Kapitalismus bedeutet Krieg und Krise

Die Opfer der Krise

Wir erleben derzeit eine der größten Wirtschaftskrisen. Politiker und Unternehmer jammern über gesunkene Wachstumsraten. Das ist im Kapitalismus ein Skandal! Sinn und Zweck dieser Wirtschaftsordnung ist nämlich, dass ständig immer mehr Profit gemacht wird. Wenn dies ausbleibt, geht nichts mehr. Das zeigt sich in katastrophalem Ausmaß in der Krise. Es kommt zu Massenentlassungen von Arbeiterinnen und Arbeitern, weil es ohne Wachstum auch weniger Warenproduktion gibt.
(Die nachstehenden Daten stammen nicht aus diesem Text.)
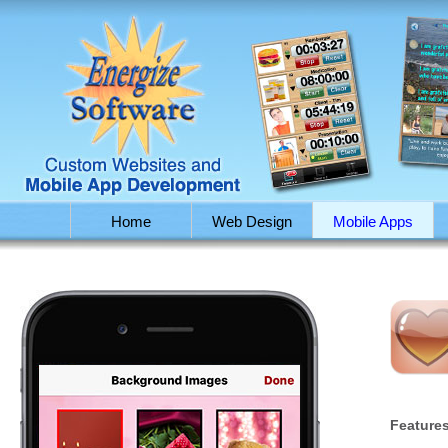
Home
Web Design
Mobile Apps
Features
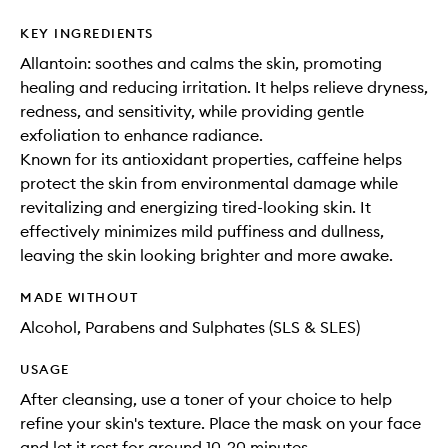
KEY INGREDIENTS
Allantoin: soothes and calms the skin, promoting
healing and reducing irritation. It helps relieve dryness,
redness, and sensitivity, while providing gentle
exfoliation to enhance radiance.
Known for its antioxidant properties, caffeine helps
protect the skin from environmental damage while
revitalizing and energizing tired-looking skin. It
effectively minimizes mild puffiness and dullness,
leaving the skin looking brighter and more awake.
MADE WITHOUT
Alcohol, Parabens and Sulphates (SLS & SLES)
USAGE
After cleansing, use a toner of your choice to help
refine your skin's texture. Place the mask on your face
and let it rest for around 10-20 minutes.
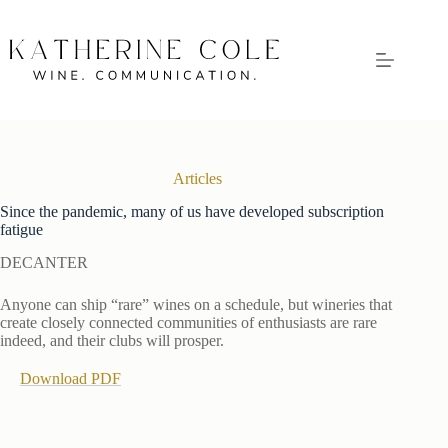
Skip
to
content
Articles
Since the pandemic, many of us have developed subscription
fatigue
DECANTER
Anyone can ship “rare” wines on a schedule, but wineries that
create closely connected communities of enthusiasts are rare
indeed, and their clubs will prosper.
Download PDF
Die Zukunftsaussichten von vielen Beschäftigten sehen schlecht aus: Kurzarbeit und das damit einsetzende Ausbleiben eines Teils des Lohnes sind nur die erste Stufe einer größeren Entlassungswelle.

Andererseits schreibt man in der Finanzbranche, die ja die Krise ausgelöst hat, offenbar wieder schwarze Zahlen: Nicht wenige Großbanken, darunter z.B. die Deutsche Bank, sind wieder gut im Plus. Ihre Macht ist sogar gewachsen und sie haben wieder ihre Kredite verteuert.
Das bekamen ganze Konzerne, ja sogar Staaten der Euro-Zone zu spüren. Griechenland hat ernsthafte Schwierigkeiten, ebenso Spanien, Portugal und Italien.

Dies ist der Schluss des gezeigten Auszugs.